* **ACTIVITY**
Only some lines are wanted. Transcribe, exactly, the lines below from the line with "[Email] (463, 2328)" up to and including the line with "Non vendere le".

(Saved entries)
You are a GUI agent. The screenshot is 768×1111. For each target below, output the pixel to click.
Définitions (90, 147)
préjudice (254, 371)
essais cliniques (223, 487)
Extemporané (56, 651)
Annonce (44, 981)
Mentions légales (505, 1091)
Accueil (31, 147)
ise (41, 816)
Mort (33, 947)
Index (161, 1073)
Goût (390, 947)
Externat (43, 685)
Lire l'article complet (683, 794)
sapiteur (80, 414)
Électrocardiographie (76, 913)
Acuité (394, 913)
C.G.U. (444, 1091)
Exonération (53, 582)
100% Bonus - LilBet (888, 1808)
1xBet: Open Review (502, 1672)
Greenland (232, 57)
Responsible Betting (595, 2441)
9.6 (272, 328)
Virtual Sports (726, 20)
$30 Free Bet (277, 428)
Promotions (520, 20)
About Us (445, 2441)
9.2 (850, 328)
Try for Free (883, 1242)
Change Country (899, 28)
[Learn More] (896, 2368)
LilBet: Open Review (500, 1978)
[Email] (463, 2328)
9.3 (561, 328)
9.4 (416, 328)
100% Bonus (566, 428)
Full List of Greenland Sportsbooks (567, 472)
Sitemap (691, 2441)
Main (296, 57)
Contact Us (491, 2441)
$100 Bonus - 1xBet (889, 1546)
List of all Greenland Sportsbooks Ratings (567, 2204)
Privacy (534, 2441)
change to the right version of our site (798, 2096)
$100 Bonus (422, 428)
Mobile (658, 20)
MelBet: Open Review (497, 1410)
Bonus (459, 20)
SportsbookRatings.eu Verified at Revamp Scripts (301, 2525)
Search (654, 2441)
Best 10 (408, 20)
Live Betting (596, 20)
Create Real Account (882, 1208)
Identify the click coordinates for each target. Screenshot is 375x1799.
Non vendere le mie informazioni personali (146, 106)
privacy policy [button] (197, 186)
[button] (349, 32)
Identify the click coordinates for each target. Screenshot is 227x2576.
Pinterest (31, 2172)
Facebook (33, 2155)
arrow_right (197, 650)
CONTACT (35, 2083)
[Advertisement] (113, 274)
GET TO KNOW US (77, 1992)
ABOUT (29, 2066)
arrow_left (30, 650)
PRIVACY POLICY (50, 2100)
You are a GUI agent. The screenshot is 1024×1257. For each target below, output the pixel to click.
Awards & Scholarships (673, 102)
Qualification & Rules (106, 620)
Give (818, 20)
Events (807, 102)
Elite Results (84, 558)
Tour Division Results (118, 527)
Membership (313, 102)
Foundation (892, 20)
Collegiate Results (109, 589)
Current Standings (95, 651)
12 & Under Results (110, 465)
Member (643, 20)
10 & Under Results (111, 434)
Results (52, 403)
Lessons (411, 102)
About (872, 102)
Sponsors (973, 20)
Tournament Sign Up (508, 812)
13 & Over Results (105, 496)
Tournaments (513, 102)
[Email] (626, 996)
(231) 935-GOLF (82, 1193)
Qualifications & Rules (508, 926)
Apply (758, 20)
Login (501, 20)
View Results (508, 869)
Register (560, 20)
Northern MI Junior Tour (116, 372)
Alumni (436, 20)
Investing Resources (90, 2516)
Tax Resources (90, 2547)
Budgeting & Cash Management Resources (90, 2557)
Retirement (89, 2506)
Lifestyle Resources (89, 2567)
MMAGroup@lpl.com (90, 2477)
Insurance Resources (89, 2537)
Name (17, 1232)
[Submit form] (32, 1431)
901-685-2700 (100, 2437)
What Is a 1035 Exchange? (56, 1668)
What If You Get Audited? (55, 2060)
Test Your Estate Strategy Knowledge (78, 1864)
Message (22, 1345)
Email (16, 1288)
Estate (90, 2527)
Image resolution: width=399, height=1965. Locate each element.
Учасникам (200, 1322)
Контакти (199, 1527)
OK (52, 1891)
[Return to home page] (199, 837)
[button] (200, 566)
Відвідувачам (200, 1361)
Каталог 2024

* **ANSWER BOX**
[Email] (463, 2328)
9.3 (561, 328)
9.4 (416, 328)
100% Bonus (566, 428)
Full List of Greenland Sportsbooks (567, 472)
Sitemap (691, 2441)
Main (296, 57)
Contact Us (491, 2441)
$100 Bonus - 1xBet (889, 1546)
List of all Greenland Sportsbooks Ratings (567, 2204)
Privacy (534, 2441)
change to the right version of our site (798, 2096)
$100 Bonus (422, 428)
Mobile (658, 20)
MelBet: Open Review (497, 1410)
Bonus (459, 20)
SportsbookRatings.eu Verified at Revamp Scripts (301, 2525)
Search (654, 2441)
Best 10 (408, 20)
Live Betting (596, 20)
Create Real Account (882, 1208)
Identify the click coordinates for each target. Screenshot is 375x1799.
Non vendere le mie informazioni personali (146, 106)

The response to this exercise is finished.